Опасное чтение. История цензуры и самоцензуры

Apr 03, 2017 03:26

Книги Опасны
Инфекция, яд и спусковой крючок. Идея о том, что книги опасны, имеет долгую историю и содержит ядро ​​истины
Статья Frank Furedi на сайте AEON.co

В университетах всего мира студенты стали утверждать, что чтение книг может привести их в состояние расстройства, вплоть до депрессии, травмы или даже самоубийства. Некоторые утверждают, что роман Вирджинии Вулф « Миссис Даллоуэй» (1925), в котором произошло самоубийство , может спровоцировать суицидальные мысли среди людей, склонных к самоповреждению. Другие настаивают на том, что «Великий Гэтсби» Скотта Фитцджеральда (1925), с его подводным течением супружеского насилия, может вызвать болезненные воспоминания о бытовом насилии. Даже древние классические тексты, утверждали учащиеся, могут быть опасными: в Колумбийском университете в Нью-Йорке активисты-студенческие активисты потребовали, чтобы предупреждение было связано с "Метаморфозами" Овидия на том основании , что его «яркие изображения изнасилования» могут вызвать чувство незащищенности и уязвимости среди некоторых читателях.

Вероятно, это первый раз в истории, когда молодые читатели сами требуют защиты от тревожного содержания своих учебных текстов, однако чтение воспринимается как угроза психическому здоровью в течение тысяч лет. В соответствии с патерналистским духом древней Греции Сократ сказал, что большинство людей не могут самостоятельно писать письменный текст. Он опасался, что для многих, особенно необразованных, чтение может вызвать путаницу и моральную дезориентацию, если читатель не был направлен кем-то с мудростью. В диалоге Платона, Федра, написанного в 360 г. до н.э., Сократ предупредил, что зависимость от написанного слова ослабит память людей и освободит их от ответственности за воспоминания. Сократ использовал греческое слово pharmakon - «зелье» - как метафору для письма, передавая парадокс, что чтение может быть лекарством, но, скорее всего, ядом.
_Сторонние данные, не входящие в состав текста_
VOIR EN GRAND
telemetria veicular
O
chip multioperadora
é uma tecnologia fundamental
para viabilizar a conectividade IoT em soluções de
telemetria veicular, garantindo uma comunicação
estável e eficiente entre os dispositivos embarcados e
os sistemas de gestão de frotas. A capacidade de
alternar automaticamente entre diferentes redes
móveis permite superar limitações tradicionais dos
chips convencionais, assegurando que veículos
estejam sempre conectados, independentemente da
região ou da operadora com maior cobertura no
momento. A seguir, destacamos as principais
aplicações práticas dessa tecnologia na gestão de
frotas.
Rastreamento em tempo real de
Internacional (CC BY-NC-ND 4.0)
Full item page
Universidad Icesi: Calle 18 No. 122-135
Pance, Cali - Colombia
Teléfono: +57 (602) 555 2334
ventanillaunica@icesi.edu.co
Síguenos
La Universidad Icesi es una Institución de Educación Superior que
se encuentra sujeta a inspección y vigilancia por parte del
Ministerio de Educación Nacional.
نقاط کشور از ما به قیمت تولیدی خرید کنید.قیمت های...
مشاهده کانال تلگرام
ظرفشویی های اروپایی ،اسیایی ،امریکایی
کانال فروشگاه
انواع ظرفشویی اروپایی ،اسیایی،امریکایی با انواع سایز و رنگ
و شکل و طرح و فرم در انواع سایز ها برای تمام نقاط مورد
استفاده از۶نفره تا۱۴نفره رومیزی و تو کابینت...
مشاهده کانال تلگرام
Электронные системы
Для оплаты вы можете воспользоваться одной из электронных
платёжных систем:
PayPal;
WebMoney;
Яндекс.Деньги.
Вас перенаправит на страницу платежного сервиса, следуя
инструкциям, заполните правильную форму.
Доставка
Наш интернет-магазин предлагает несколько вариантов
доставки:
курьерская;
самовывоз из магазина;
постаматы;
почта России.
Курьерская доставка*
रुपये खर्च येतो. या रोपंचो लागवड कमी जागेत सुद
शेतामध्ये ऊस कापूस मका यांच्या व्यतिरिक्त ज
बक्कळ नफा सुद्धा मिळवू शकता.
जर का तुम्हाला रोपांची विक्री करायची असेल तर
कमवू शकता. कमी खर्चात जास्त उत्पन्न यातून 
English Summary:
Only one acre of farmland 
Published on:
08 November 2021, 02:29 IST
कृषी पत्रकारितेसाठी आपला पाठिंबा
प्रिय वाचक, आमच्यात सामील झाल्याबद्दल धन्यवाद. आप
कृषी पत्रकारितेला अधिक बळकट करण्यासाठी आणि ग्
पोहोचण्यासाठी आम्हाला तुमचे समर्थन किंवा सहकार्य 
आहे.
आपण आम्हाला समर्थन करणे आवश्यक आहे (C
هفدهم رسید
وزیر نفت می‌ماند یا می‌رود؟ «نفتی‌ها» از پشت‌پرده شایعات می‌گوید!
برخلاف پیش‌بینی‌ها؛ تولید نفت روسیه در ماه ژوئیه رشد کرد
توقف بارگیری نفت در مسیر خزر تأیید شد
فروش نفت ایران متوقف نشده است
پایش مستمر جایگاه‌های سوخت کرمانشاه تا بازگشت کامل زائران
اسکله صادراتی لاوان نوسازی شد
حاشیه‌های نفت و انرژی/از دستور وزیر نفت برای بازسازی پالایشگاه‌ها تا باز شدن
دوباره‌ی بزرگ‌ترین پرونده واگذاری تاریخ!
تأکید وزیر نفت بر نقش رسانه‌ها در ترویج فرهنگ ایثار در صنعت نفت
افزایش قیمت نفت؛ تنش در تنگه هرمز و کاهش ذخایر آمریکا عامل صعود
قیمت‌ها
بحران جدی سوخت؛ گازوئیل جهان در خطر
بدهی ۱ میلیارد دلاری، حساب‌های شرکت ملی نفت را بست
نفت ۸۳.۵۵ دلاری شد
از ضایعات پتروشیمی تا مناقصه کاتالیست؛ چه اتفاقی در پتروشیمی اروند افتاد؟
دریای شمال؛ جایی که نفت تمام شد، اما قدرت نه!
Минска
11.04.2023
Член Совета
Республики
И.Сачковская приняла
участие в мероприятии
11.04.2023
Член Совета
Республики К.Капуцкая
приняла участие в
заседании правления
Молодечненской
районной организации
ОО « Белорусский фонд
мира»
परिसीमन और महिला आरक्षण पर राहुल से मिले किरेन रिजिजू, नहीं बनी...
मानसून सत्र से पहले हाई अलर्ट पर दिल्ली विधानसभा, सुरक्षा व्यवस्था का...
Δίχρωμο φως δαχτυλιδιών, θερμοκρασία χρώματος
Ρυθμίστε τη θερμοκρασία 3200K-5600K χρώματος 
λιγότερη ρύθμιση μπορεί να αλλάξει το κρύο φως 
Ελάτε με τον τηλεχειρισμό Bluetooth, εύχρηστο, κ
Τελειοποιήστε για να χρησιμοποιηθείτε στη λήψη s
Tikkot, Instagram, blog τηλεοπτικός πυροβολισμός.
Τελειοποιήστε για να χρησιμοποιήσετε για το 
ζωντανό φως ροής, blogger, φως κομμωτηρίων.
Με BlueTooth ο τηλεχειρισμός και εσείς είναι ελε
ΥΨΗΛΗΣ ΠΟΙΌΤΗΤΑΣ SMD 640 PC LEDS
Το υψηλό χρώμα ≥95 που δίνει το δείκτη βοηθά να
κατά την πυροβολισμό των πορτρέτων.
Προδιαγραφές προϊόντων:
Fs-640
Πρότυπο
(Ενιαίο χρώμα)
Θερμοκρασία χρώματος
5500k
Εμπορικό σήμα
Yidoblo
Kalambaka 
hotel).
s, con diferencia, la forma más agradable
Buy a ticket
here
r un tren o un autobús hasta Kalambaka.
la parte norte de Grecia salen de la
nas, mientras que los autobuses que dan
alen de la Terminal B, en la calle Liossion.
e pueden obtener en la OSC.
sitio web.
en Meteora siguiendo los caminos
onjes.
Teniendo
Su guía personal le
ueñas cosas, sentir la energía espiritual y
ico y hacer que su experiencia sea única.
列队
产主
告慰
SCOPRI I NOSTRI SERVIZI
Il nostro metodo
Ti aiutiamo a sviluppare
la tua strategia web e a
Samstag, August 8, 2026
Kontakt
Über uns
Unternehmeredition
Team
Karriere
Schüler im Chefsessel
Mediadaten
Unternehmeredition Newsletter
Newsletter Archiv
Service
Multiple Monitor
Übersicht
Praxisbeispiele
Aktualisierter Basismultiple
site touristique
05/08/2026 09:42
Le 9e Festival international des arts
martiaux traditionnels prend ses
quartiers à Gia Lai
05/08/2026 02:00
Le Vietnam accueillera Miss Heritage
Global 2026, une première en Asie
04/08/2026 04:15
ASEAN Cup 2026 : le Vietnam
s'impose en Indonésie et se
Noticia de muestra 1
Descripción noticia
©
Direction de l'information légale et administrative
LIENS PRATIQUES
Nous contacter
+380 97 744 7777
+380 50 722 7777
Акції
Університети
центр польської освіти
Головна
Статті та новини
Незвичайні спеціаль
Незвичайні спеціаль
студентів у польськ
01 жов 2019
Паникеры повторили его предупреждения о текстах как токсичных веществах на столетия вперед.

Многие греческие и римские мыслители разделяли проблемы Сократа. Предупреждения были написаны в третьем веке до нашей эры греческим драматургом Менандером, который воскликнул, что сам акт чтения нанесет ущерб женщинам. Менандр считал, что женщины страдают от сильных эмоций и слабых умов. Поэтому он настаивал на том, что «учить женщину читать и писать» было так же плохо, как «кормить мерзкую змею ядом».


В 65 году н.э. римский стоический философ Сенека сообщил, что «чтение многих книг - это отвлечение», которое оставляет читателя «дезориентированным и слабым». Для Сенеки проблема заключалась не в содержании конкретного текста, а в непредсказуемых психологических эффектах безудержного чтения. «Будь осторожен, - предупредил он, - чтобы это чтение многих авторов и книг любого рода не сделало тебя дизориентированным и неустойчивым».

В средние века потенциально пагубные последствия текста стали постоянной темой в христианской демонологии. По мнению эксперта по свободе слова Университета Вашингтона Хайга Босмаджяна, автора книги « Горящие книги» (2006), тексты, которые исследовали доктрину Церкви, были объявлены ядовитыми веществами с разрушительными последствиями для тела и души. Неконтролируемое чтение могло быть ересью, церковь боялась, и богохульные тексты, такие как еврейский Талмуд, были отправлены в огонь или «объявлены в смертельными змеями, мором и гнилью».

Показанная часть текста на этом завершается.